Lien permanent 10 commentaires

Commentaires

  • Très juste, Ludovic. Le rouge : passion, désir, érotisme, sang. Tiens, envie de revoir Le Narcisse Noir. Justement, le DVD me fait de l'oeil depuis quelques jours.

  • J'aime beaucoup la narration des premières vingt minutes qui passe d'un protagoniste à l'autre de manière très fluide.

  • Je n'ai pas vu, ignare que je suis, Peeping Tom, ni le Narcisse Noir, mais" Les Chaussons Rouges" me semble à ce jour un film inégalé sur la Danse un peu d'ailleurs et entre parenthèses comme "Le Rouge et le Noir me semble un roman inégalé...Dans mon souvenir , il y a longtemps que je ne l'ai pas vu, il décrit parfaitement le travail et l'ascèse du corps dansant dans la luxuriance de la couleur et du mouvement.
    Je le rapprocherai d'Ophuls peut être "La Ronde"... et pourquoi pas de certaines symphonies de Malher dans la virtuosité de l'émotion produite...

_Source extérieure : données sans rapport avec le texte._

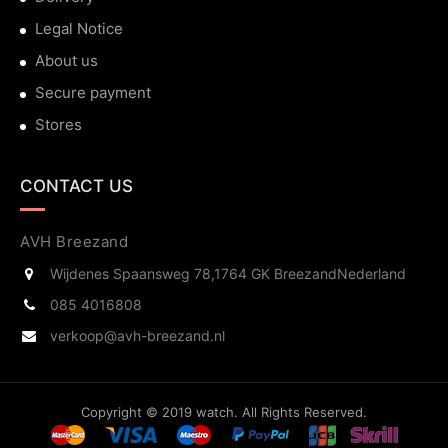
Legal Notice
About us
Secure payment
Stores
CONTACT US
AVH Breezand
Wijdenes Spaansweg 78,
1764 GK Breezand
Nederland
085 4016808
verkoop@avh-breezand.nl
Copyright © 2019 watch. All Rights Reserved.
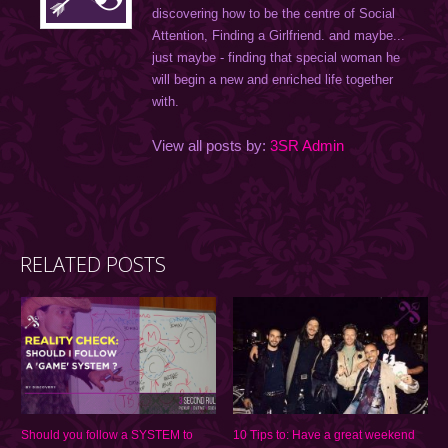
discovering how to be the centre of Social
Attention, Finding a Girlfriend. and maybe...
just maybe - finding that special woman he
will begin a new and enriched life together
with.
View all posts by:
3SR Admin
RELATED POSTS
Should you follow a SYSTEM to
10 Tips to: Have a great weekend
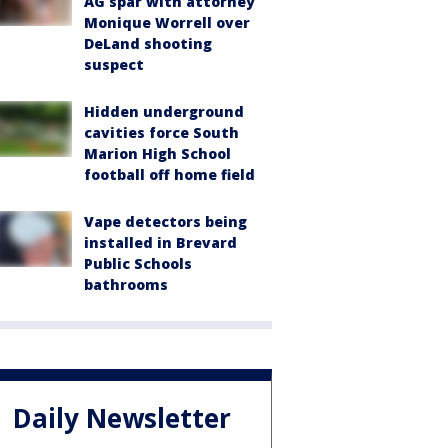
AG spar with attorney
Monique Worrell over
DeLand shooting
suspect
Hidden underground
cavities force South
Marion High School
football off home field
Vape detectors being
installed in Brevard
Public Schools
bathrooms
Daily Newsletter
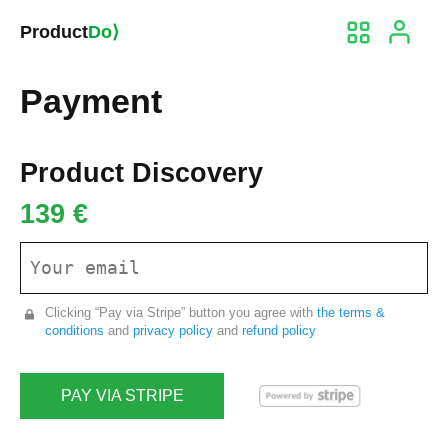
Product
Do⟩
Payment
Product Discovery
139 €
Clicking “Pay via Stripe” button you agree with
the terms &
conditions
and
privacy policy
and
refund policy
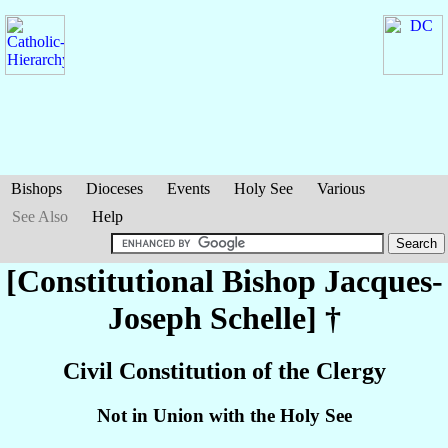
Bishops
Dioceses
Events
Holy See
Various
See Also
Help
[Constitutional Bishop Jacques-
Joseph
Schelle
] †
Civil Constitution of the Clergy
Not in Union with the Holy See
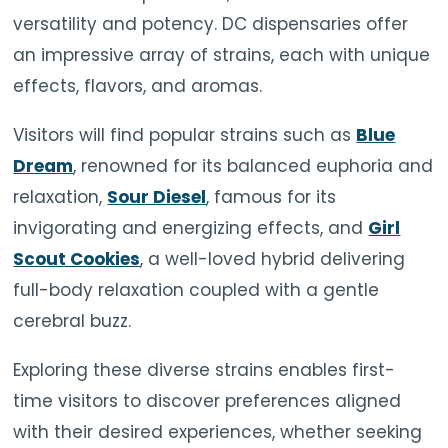
versatility and potency. DC dispensaries offer
an impressive array of strains, each with unique
effects, flavors, and aromas.
Visitors will find popular strains such as
Blue
Dream
, renowned for its balanced euphoria and
relaxation,
Sour Diesel
, famous for its
invigorating and energizing effects, and
Girl
Scout Cookies
, a well-loved hybrid delivering
full-body relaxation coupled with a gentle
cerebral buzz.
Exploring these diverse strains enables first-
time visitors to discover preferences aligned
with their desired experiences, whether seeking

  • Oui, Laurence, le rapprochement de Powell et d'Ophüls est très juste, quand le mouvement EST l'émotion.

    (je vous conseille le Narcisse noir, film d'ailleurs très musical, histoire que vous restiez sur une meilleure impression qu'avec le Houellebecq !)

  • Finement observé Mr Maubreuil !...Ah, Victoria Page, que d'émois adolescents devant ses pliés !

  • Je viens de revoir "La Renarde", film sublime au sens antimoderne du terme...Après la couleur rouge, il faudrait que vous nous parliez des escaliers chez Powell !

  • Ah Jennifer Jones cette actrice a souvent joué dans des films intéressants et La Renarde au vu du synopsis me semble rentrer dans cette catégorie Décidément les Anglo-saxons ont le chic pour décrire...vision toujours anthropologique de la société plustot fonctionnaliste ... Comparer ce film au très beau livre de David Garnett "La femme changée en renard"...

  • Oui, Mr Poix, Powell traite en effet du sublime à pratiquement chaque film.

    Jean-P : et le Voyeur fait un sort émouvant à cet émoi...

    Belle comparaison, enocre une fois, laurence.

  • Son film "Je sais où je vais" aussi se finit bien (elle sait si bien qu'elle est à la tête des joueurs de cornemuses pour aller cueillir son prince en son château)

  • Oui Isabelle (quel film merveilleux !), certains Powell, in extremis, réunissent les personnages dans une fusion commune, amoureuse ou autre, mystique parfois (comme dans "Un Conte de Canterbury"), mais il me semble qu'après "Une question de vie ou de mort" (il faudrait revoir les dates) le propos est bien plus désenchanté.